American may be the strongest financially of the traditional airlines, thanks to $1.8 billion in annual labor concessions it won in 2003. Its parent company actually turned a profit in the second quarter.

Before its filing, Northwest for months had sought more than $1.1 billion in union concessions, warning that bankruptcy was a possibility, but only pilots agreed.

Mechanics went on strike last month rather than accept deep layoffs and pay cuts, and though the airline stayed aloft with replacements, it switched to a reduced fall schedule early and saw more delays and cancellations than usual.

Northwest also faces $2.5 billion in payments due to its underfunded pensions in the next couple of years, and has so far unsuccessfully pursued a change to federal law that would allow it to spread the payments over a longer term.

Likewise, Delta faces billions in pension payments over the next three years, and it said yesterday it does not plan to make its next funding contribution to its defined-benefit pension plan.

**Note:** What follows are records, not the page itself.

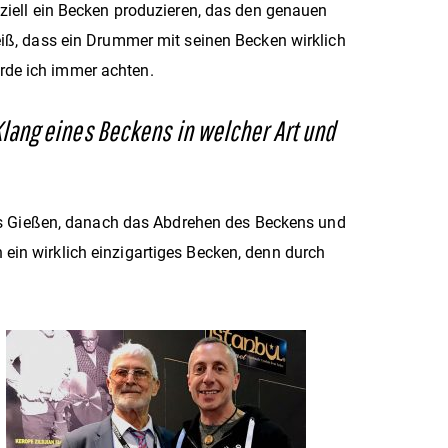
eziell ein Becken produzieren, das den genauen
eiß, dass ein Drummer mit seinen Becken wirklich
rde ich immer achten.
lang eines Beckens in welcher Art und
das Gießen, danach das Abdrehen des Beckens und
ein wirklich einzigartiges Becken, denn durch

By filing for Chapter 11 now, Northwest and Delta beat an Oct. 17 deadline, when the bankruptcy laws become more restrictive and make it harder for companies to cancel their debts.

US Airways yesterday won approval from creditors to exit through a merger with America West.

ATA Airlines and Aloha are also under court protection.

“Bankruptcy is allowing airlines to emerge with a clean slate, but it’s bad news for workers,” said Harley Shaiken, a professor of labor relations at the University of California, Berkeley. “Pensions will be affected and it will mean lower wages and probably fewer jobs.”

“This is the irony: Among the most unionized carriers is Southwest,” Shaiken said.

The industry faced similar circumstances in the early 1990s, with high oil prices pushing up fuel costs and dying carriers cutting fares to stay afloat.

Some airlines had to die off to reduce the industry’s overall seating capacity and help some carriers survive, said Julius Maldutis, who has been an analyst or consultant in the industry for 42 years.

“Unless we see the liquidation or the mass shrinkage of capacity we’re not going to see the industry return to profitability, barring a collapse in oil prices,” Maldutis said.

Comments from Shaiken and Maldutis provided by Bloomberg News.